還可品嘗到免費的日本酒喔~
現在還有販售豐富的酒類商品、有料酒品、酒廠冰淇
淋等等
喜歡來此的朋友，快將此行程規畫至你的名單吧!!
····················
▶ **PROBLEM TO SOLVE**: As the exercise requires, copy out the data shown above word for word.

▶ **RESULT**:
還可品嘗到免費的日本酒喔~
現在還有販售豐富的酒類商品、有料酒品、酒廠冰淇
淋等等
喜歡來此的朋友，快將此行程規畫至你的名單吧!!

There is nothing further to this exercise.